With this in mind, we wanted to share how you’d make sure you recruited the right and best content marketers for your company or at least reduce the risk of making poor choices.
We also wanted to think about the Content Marketer being recruited, how would you ensure you’re prepared for an interview, what might you be asked and what might you want to know about the company you’re thinking about joining?
We’ve broken our advice into four parts:
- Knowledge and experience
- Personality fit
- Interview and test
- References
Content marketing knowledge and experience
We know what we want from our team but wanted to cast the net further out to see what was typical for a Content Marketer. To help we have taken a look at Job Descriptions and LinkedIn profiles at the skills that are required and declared. There are recurring themes in Content Marketing around:
Content strategy and planning: It’s an obvious a big part of the job whether acting as a project lead or team member. This means a comprehensive understanding of the content marketing channels is essential along with tools and data.
SEO: Knowledge and experience of SEO concepts, tools and data are a core theme, which given the consumer demand for content that captures organic search demand and the ROI, it’s unsurprising. There are also a lot of SEO’s that have moved to become Content Marketers.
Social media: The channels, data and opportunity for earned and paid media is a significant part of the Content Marketing mix and social has a significant part to play in keeping a company’s brand and product ‘front-of-mind’.
Copy/proofing: The written word is central to all content marketing campaigns, which means you’ve got to love all forms of copywriting and have an ability to manage the sign-off process from brief to sign-off, including proofing.
Visual design: Pictures, graphics, and video in addition to having a grasp of how good visual design works generally.
Brand design: The bigger the company the more guidelines there are that define and provide a framework in which content needs to be produced.
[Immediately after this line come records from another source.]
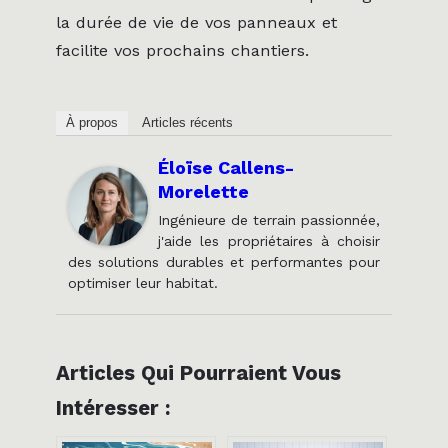
la durée de vie de vos panneaux et
facilite vos prochains chantiers.
À propos
Articles récents
Éloïse Callens-
Morelette
Ingénieure de terrain passionnée,
j'aide les propriétaires à choisir
des solutions durables et performantes pour
optimiser leur habitat.
Articles Qui Pourraient Vous
Intéresser :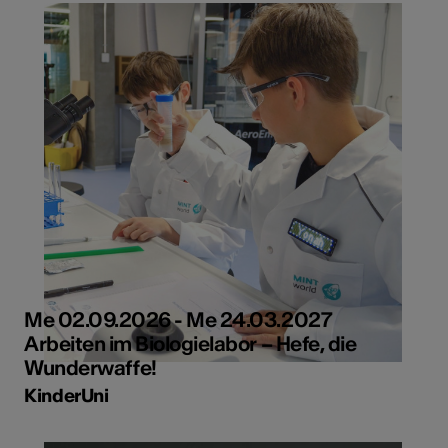
Me 02.09.2026 - Me 24.03.2027
Arbeiten im Biologielabor – Hefe, die
Wunderwaffe!
KinderUni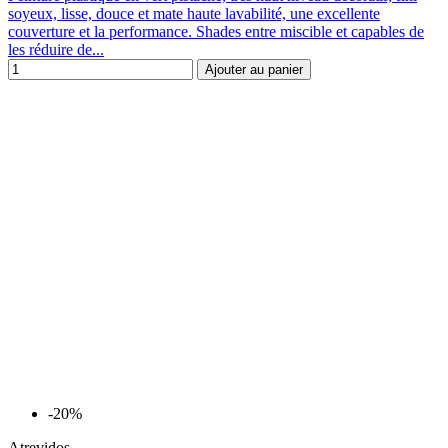
soyeux, lisse, douce et mate haute lavabilité, une excellente
couverture et la performance. Shades entre miscible et capables de
les réduire de...
Ajouter au panier
-20%
Atrevidos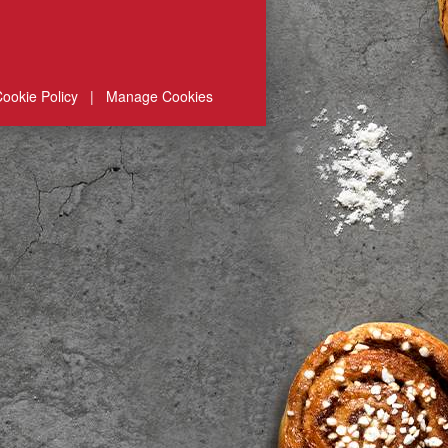
ookie Policy
|
Manage Cookies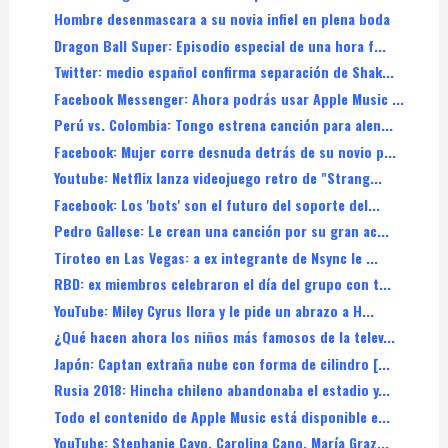
Hombre desenmascara a su novia infiel en plena boda
Dragon Ball Super: Episodio especial de una hora f...
Twitter: medio español confirma separación de Shak...
Facebook Messenger: Ahora podrás usar Apple Music ...
Perú vs. Colombia: Tongo estrena canción para alen...
Facebook: Mujer corre desnuda detrás de su novio p...
Youtube: Netflix lanza videojuego retro de "Strang...
Facebook: Los 'bots' son el futuro del soporte del...
Pedro Gallese: Le crean una canción por su gran ac...
Tiroteo en Las Vegas: a ex integrante de Nsync le ...
RBD: ex miembros celebraron el día del grupo con t...
YouTube: Miley Cyrus llora y le pide un abrazo a H...
¿Qué hacen ahora los niños más famosos de la telev...
Japón: Captan extraña nube con forma de cilindro [...
Rusia 2018: Hincha chileno abandonaba el estadio y...
Todo el contenido de Apple Music está disponible e...
YouTube: Stephanie Cayo, Carolina Cano, María Graz...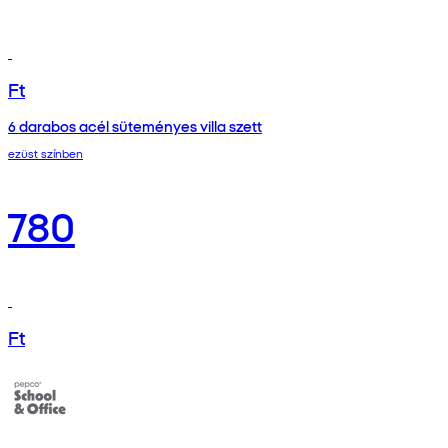
Ft
6 darabos acél süteményes villa szett
ezüst színben
780
Ft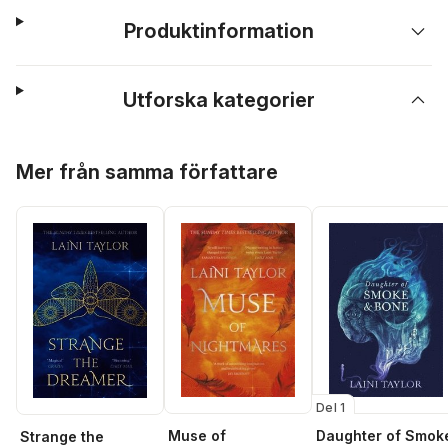
Produktinformation
Utforska kategorier
Hoppa över listan
Mer från samma författare
Del 1
Daughter of Smok
Muse of
Strange the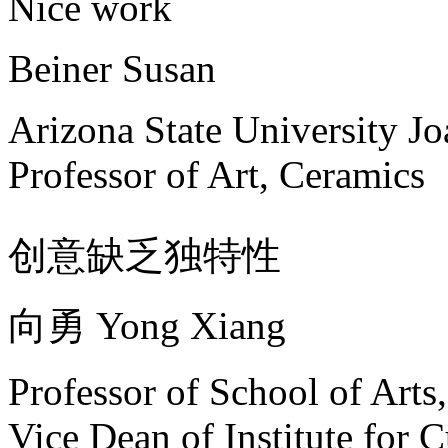
Nice work
Beiner Susan
Arizona State University J
Professor of Art, Ceramics
创意缺乏独特性
向勇 Yong Xiang
Professor of School of Arts
Vice Dean of Institute for C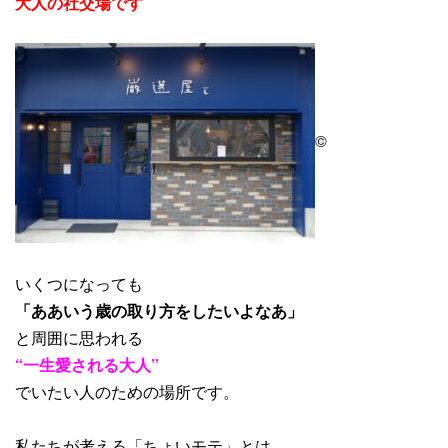
大人の社交場です
©
いくつになっても
「ああいう歳の取り方をしたいよなあ」
と周囲に思われる
“一生愛される大人”
でいたい人のための場所です。
私たちが考える「ちょいモテ」とは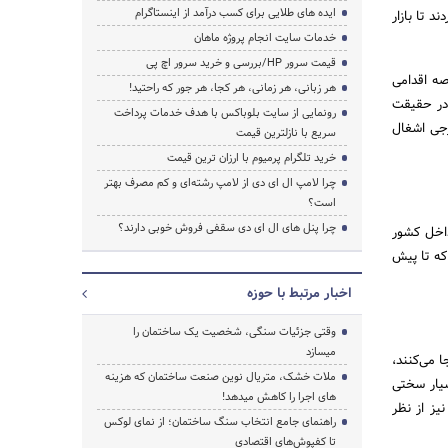
ایده های طلایی برای کسب درآمد از اینستاگرام
 تا بازار
خدمات سایت انجام پروژه ماهان
قیمت سرور HP/بررسی و خرید سرور اچ پی
صه اقدامی
جستجو
هر زبانی، هر زمانی، هر کجا، هر جور که راحتید!
 در حقیقت
رونمایی از سایت بلوباکس با هدف خدمات پرداخت
رجی اشغال
سریع با نازلترین قیمت
خرید تلگرام پرمیوم با ارزان ترین قیمت
چرا لامپ ال ای دی از لامپ رشته‌ای و کم مصرف بهتر
است؟
چرا پنل های ال ای دی سقفی فروش خوبی دارند؟
داخل کشور
که تا پیش
اخبار مرتبط با حوزه
وقتی جزئیات سنگی، شخصیت یک ساختمان را
میسازد
ا می‌کنند،
ملات خشک، متریال نوین صنعت ساختمان که هزینه‌
سیار سختی
های اجرا را کاهش میدهد!
یز از نظر
راهنمای جامع انتخاب سنگ ساختمان؛ از نمای لوکس
تا کفپوش‌های اقتصادی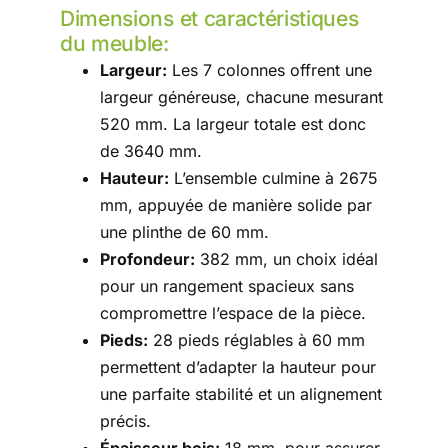
Dimensions et caractéristiques
du meuble:
Largeur:
Les 7 colonnes offrent une
largeur généreuse, chacune mesurant
520 mm. La largeur totale est donc
de 3640 mm.
Hauteur:
L’ensemble culmine à 2675
mm, appuyée de manière solide par
une plinthe de 60 mm.
Profondeur:
382 mm, un choix idéal
pour un rangement spacieux sans
compromettre l’espace de la pièce.
Pieds:
28 pieds réglables à 60 mm
permettent d’adapter la hauteur pour
une parfaite stabilité et un alignement
précis.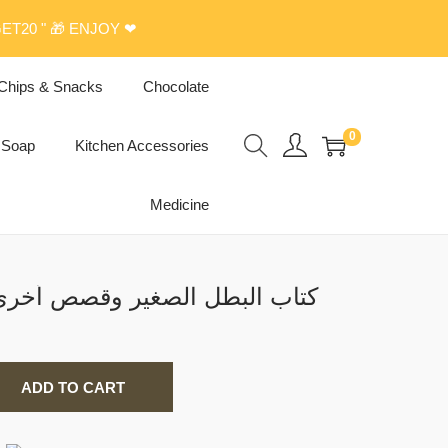
ET20 " 🎁 ENJOY ❤
Chips & Snacks
Chocolate
0
Soap
Kitchen Accessories
Medicine
A Little Hero Book كتاب البطل الصغير وقصص أخر
ADD TO CART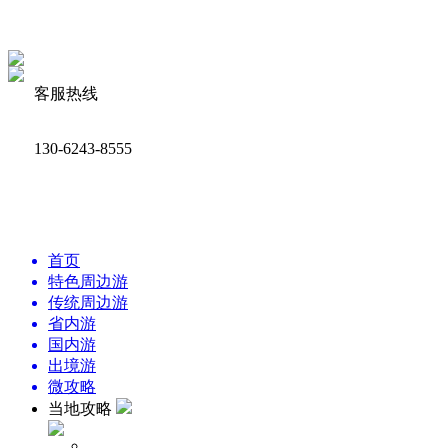
客服热线
130-6243-8555
首页
特色周边游
传统周边游
省内游
国内游
出境游
微攻略
当地攻略
周边景点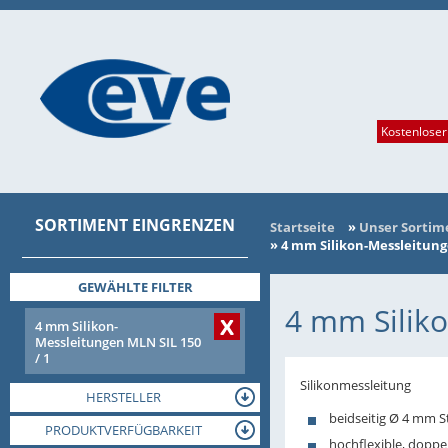
Kostenloser
SORTIMENT EINGRENZEN
Startseite
»
Unser Sortim
»
4 mm Silikon-Messleitunge
GEWÄHLTE FILTER
4 mm Siliko
X
4 mm Silikon-
Messleitungen MLN SIL 150
/ 1
Silikonmessleitung
HERSTELLER
beidseitig Ø 4 mm S
PRODUKTVERFÜGBARKEIT
hochflexible, doppel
Research: Before great content, there’s often great research, where finding the audience, demand, traffic potential, hooks, detail and angles that can focus energy, spark and fuel ideation is as important as the final output. This for the content marketer often means being comfortable around data and software like Excel and Sheets.
Content briefing: Good brief writing takes skill and should not be considered a low-level skill.
Without the brief there is no content. The better the brief the more likely the creative will return content back that meets your objectives.
Outreach: Publish and they will come is obviously not often true and the ability to identify your most effective channels, media and people to engage with is part of the content marketing process and a skill that can be refined through time.
Measurement: For too many, this is an Achilles heel. Without it though you’re facing a world of professional misery. It’s essential to know what to measure, how to measure it and what the data means.
Internal communications: Content marketing is a multi-person / team enterprise, spanning the whole marketing organisation. Then, of course, there’s the small matter of communicating with and supporting other departments. Being able to communicate professionally and be a great team player is a given for a content marketer.
Platforms, tools and data: All the way through the plan, create, promote and measure cycle there are content marketing software platforms, tools and data. A content marketers familiarity, and depth of experience with marketing technology is an essential part of the job. Not only is it useful that they can use your technology, ideally they’d make you aware of opportunities to evolve or solve specific current challenges with software.
Internal reporting: How are we doing? Everyone wants to know and will expect to be informed in an appropriate and professional way.
That’s a diverse spread of capabilities. Have we missed anything? Knowing what you’re looking for if you’re recruiting and what your strengths and weaknesses are if you’re being recruited is a great start to building an amazing team.